Anthropologue, enseignante-chercheuse et écrivaine française, Marion Dapsance a mené des recherches approfondies sur le bouddhisme contemporain et ses dérives. Diplômée de l’École Pratique des Hautes Études, son travail se distingue par une approche critique des mouvements spirituels et des nouvelles religiosités. Elle a beaucoup analysé les mécanismes de pouvoir et d’influence au sein de groupes et mis en lumière les contradictions entre les discours et les pratiques réelles. Sa rigueur méthodologique et sa capacité à déconstruire les récits enchantés qui entourent certains mouvements ont assis sa notoriété. Accessibles au grand public, ses écrits solidement ancrés dans la recherche académique sont, sans conteste, des outils précieux pour comprendre les dynamiques sociales et psychologiques à l’œuvre dans la spiritualité contemporaine. Pour ce numéro 163 de BulleS, Marion Dapsance a accepté de répondre aux questions de l’Unadfi et d’apporter ainsi sa pierre à l’édifice des travaux que nous menons depuis 40 ans.

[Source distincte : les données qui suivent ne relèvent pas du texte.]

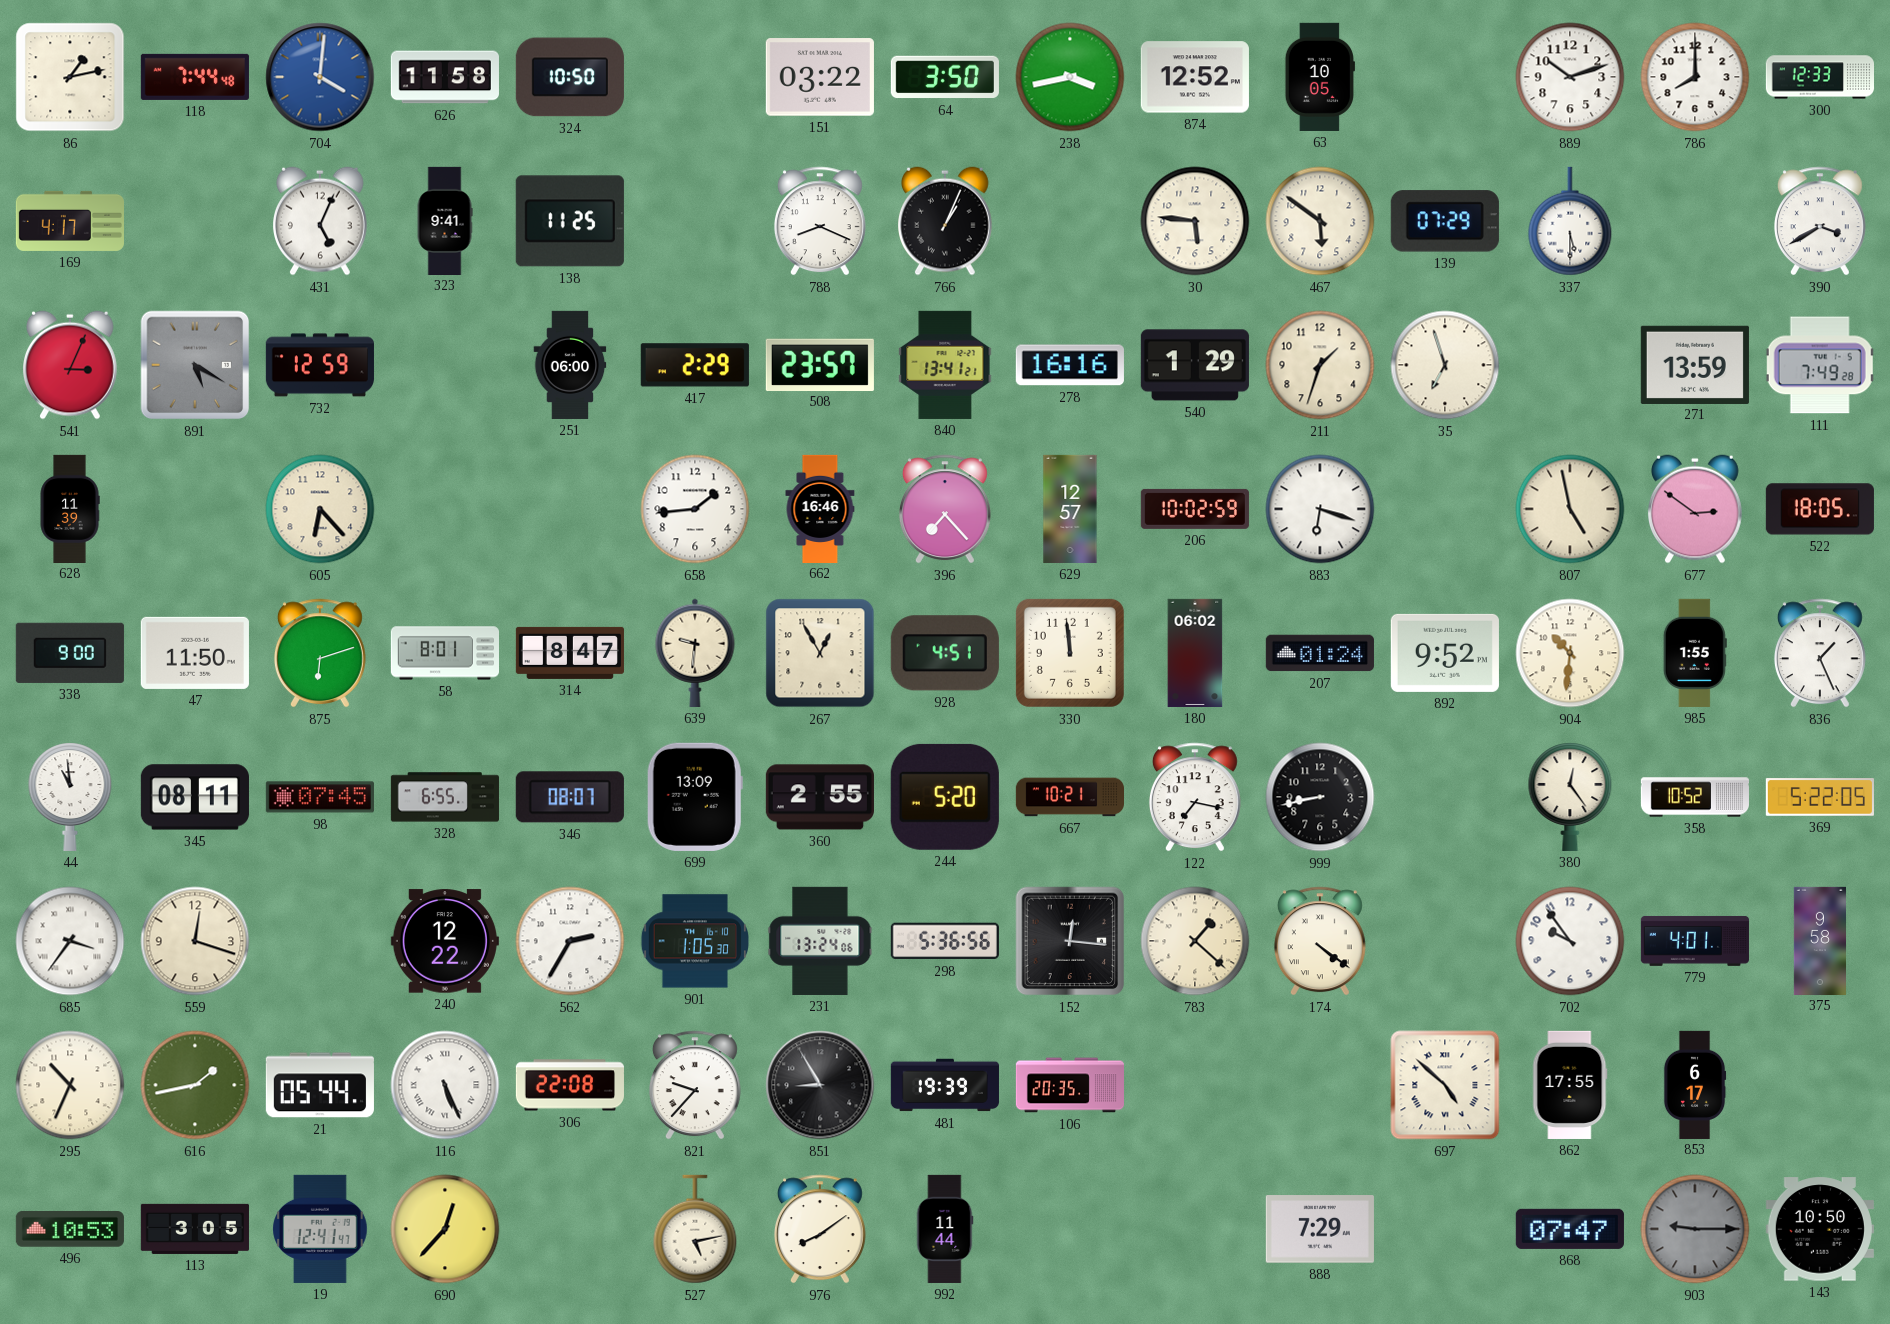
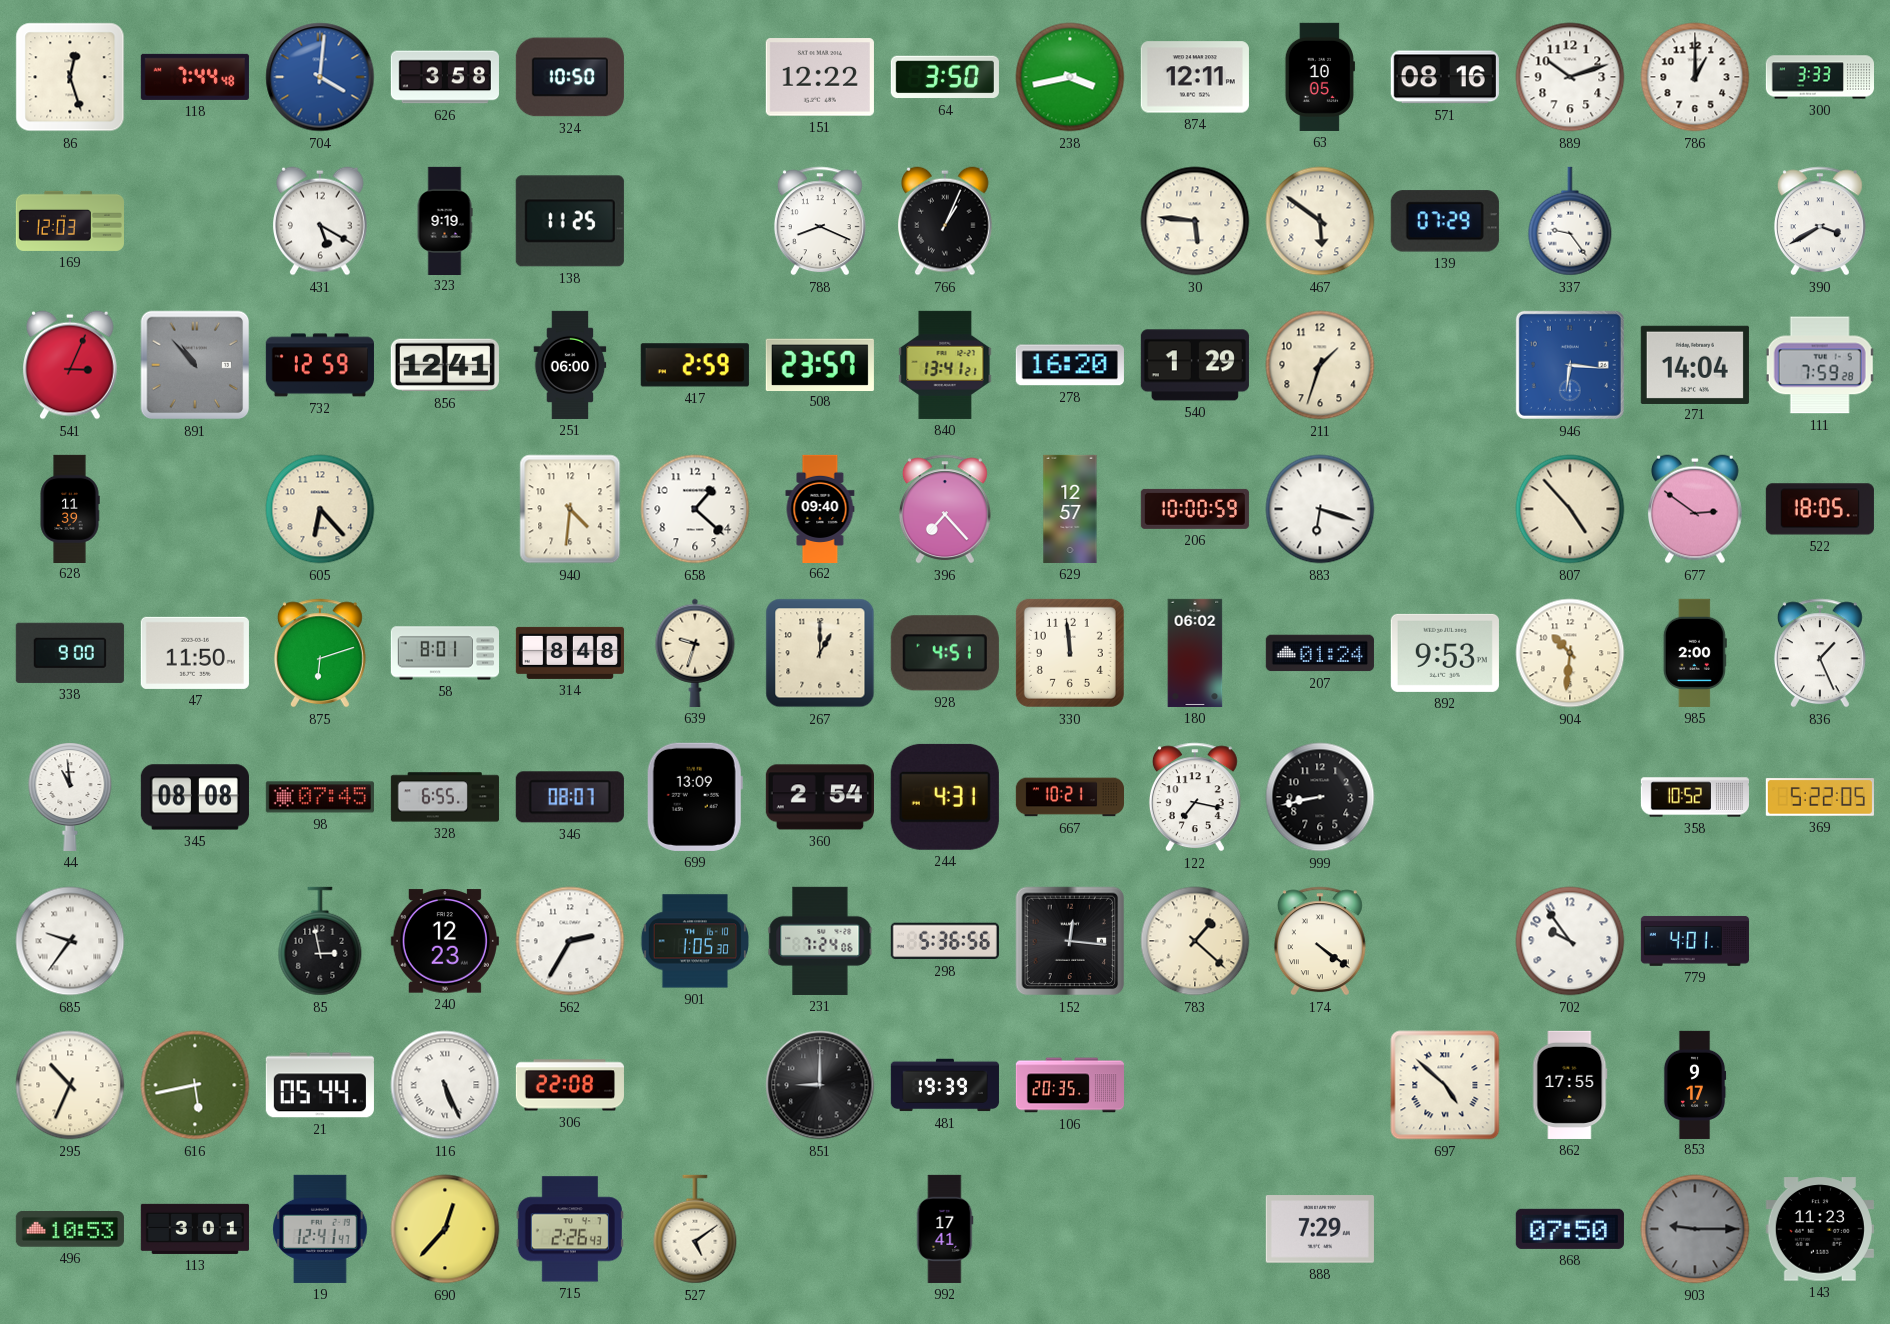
86: 1:13 -> 12:27
626: 11:58 -> 3:58
151: 03:22 -> 12:22
874: 12:52 -> 12:11
571: none -> 08:16
786: 8:00 -> 1:00
300: 12:33 -> 3:33
169: 4:17 -> 12:03
431: 5:04 -> 5:20
323: 9:41 -> 9:19
337: 5:30 -> 9:24
891: 5:20 -> 10:53
856: none -> 12:41
417: 2:29 -> 2:59
278: 16:16 -> 16:20
35: 6:57 -> none
946: none -> 6:16
271: 13:59 -> 14:04
111: 7:49 -> 7:59
940: none -> 4:31
658: 1:44 -> 1:22
662: 16:46 -> 09:40
206: 10:02 -> 10:00
807: 4:58 -> 4:53
314: 8:47 -> 8:48
639: 9:31 -> 9:33
267: 12:55 -> 1:00
892: 9:52 -> 9:53
985: 1:55 -> 2:00
345: 08:11 -> 08:08
360: 2:55 -> 2:54
244: 5:20 -> 4:31
380: 12:24 -> none
685: 3:36 -> 9:36
559: 12:18 -> none
85: none -> 2:58
240: 12:22 -> 12:23
231: 13:24 -> 7:24
375: 9:58 -> none
616: 1:43 -> 5:43
821: 9:37 -> none
851: 8:55 -> 9:00
853: 6:17 -> 9:17
113: 3:05 -> 3:01
715: none -> 2:26
527: 5:13 -> 5:09
976: 8:09 -> none
992: 11:44 -> 17:41
868: 07:47 -> 07:50
143: 10:50 -> 11:23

Quels sont les principaux facteurs qui ont contribué à l’essor du bouddhisme en Occident ?

Disons trois grands facteurs. Le premier, c’est la mode du japonisme à la fin du XIXᵉ siècle, un attrait pour l’esthétique des objets, des dessins et des estampes du Japon. Ça se retrouve en musique, notamment avec Debussy, ça se retrouve avec Monet dans l’art pictural… Deuxième critère, c’est l’intérêt de chercheurs européens pour les textes sanskrits, parce que c’est la langue mère du latin et du grec. Il y a eu toute une effervescence autour de la culture des aryens, ce peuple installé en Inde qui a donné naissance à la langue sanskrite. Et cet intérêt pour la civilisation aryenne qu’on a retrouvé après, malheureusement, dans le nazisme, est surtout, motivé par un rejet de l’héritage biblique, de l’héritage sémitique comme on disait alors. Les savants ont voulu essayer de trouver la religion originelle, en quelque sorte, de l’Europe. Et ils se sont intéressés à la langue la plus ancienne. Pas l’hébreu, pas l’araméen, mais le sanskrit, avec l’idée qu’on allait trouver dans les textes en sanskrit la véritable religion des Européens, qui ne serait pas le christianisme, qui ne serait pas le judaïsme, religions toutes deux considérées comme des doctrines primitives, et qui ne soit pas non plus le paganisme gréco-romain. Des chercheurs ont alors découvert cette figure du Bouddha. Il apparaît de différentes manières, comme un philosophe, mais aussi comme un être aux pouvoirs magiques, un être surnaturel. Et tout ce côté-là, magique, surnaturel, a été mis de côté au profit du philosophe, parce qu’on a voulu trouver un philosophe plus ancien que Socrate ou Platon. Et certains linguistes ont choisi ce personnage du Bouddha comme « le » philosophe à la base de la spiritualité et de la pensée européenne… Bien qu’on n’ait aucune preuve historique de l’existence de Siddhartha Gautama, dit le Bouddha, c’est essentiellement une légende.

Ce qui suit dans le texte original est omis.